Warren Buffet has admitted that he made a two billion dollar mistake. He invested heavily in the debt of Energy Future Holding Corp. and believes that the debt may now be close to worthless. In his annual letter to shareholders, Buffet not only likes to highlight the year’s successes, but also the failures. Energy Futures is a surprising failure in many ways:
- Berkshire Hathaway made the investment only two short-years ago. The investment did go wrong over a period of years but, tanked almost immediately after the invesment.
- Bonds are supposed to provide some protections against adverse events. In this case Buffet does not think that he will recover anything of significance from his investment.
The natural question is what happened?
Why was Warren Buffet so wrong and is there a lesson that can be learned?
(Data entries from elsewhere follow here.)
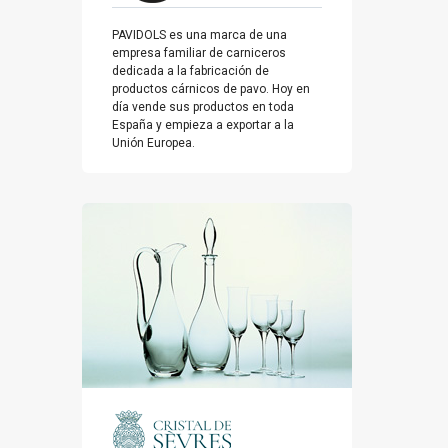
PAVIDOLS es una marca de una
empresa familiar de carniceros
dedicada a la fabricación de
productos cárnicos de pavo. Hoy en
día vende sus productos en toda
España y empieza a exportar a la
Unión Europea.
Energy Future Holding Corp is a company that primarily produces natural gas in the United States. Over the last couple years, there have been enormous discoveries of natural gas all over the United States. In the North East, the Marcellus Shale is thought to hold between 140 to 400 trilllion cubic feet of natural gas. These recent discoveries have put extreme pressure on the price of natural gas, pushing the per mmBTU from almost $14 in 2008 to under $3 today.
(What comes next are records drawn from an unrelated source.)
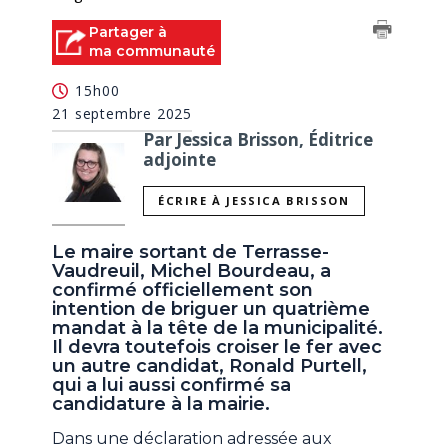
Partager à
ma communauté
15h00
21 septembre 2025
Par Jessica Brisson, Éditrice
adjointe
ÉCRIRE À JESSICA BRISSON
Le maire sortant de Terrasse-
Vaudreuil, Michel Bourdeau, a
confirmé officiellement son
intention de briguer un quatrième
mandat à la tête de la municipalité.
Il devra toutefois croiser le fer avec
un autre candidat, Ronald Purtell,
qui a lui aussi confirmé sa
candidature à la mairie.
Dans une déclaration adressée aux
Basically, Buffet did not predict that there would be a massive change in the supply of natural gas. Was this event predictable? I don’t think so. Energy exploration is a risky and unpredicatable business, full of false starts and surprising discoveries. Maybe Buffet is blaming himself for not looking at the price elastisity of natural gas. In other words, as gas gets cheaper, corporations and individuals should switch their energy consumption from oil to gas, keeping the price from falling too low. However, that requieres that there are places to convert the gas into electicity. Maybe, there are not yet enough power plants to handle the supply of natural gas. Maybe, Buffet overestimated the ability of the US to process natural gas.
Its unclear to me what mistake Buffet made, but even great investors make mistakes. I think the lesson from this is simple. Don’t put all your eggs in one basket. There are always unforeseen events that can surpise even The Oracle of Omaha.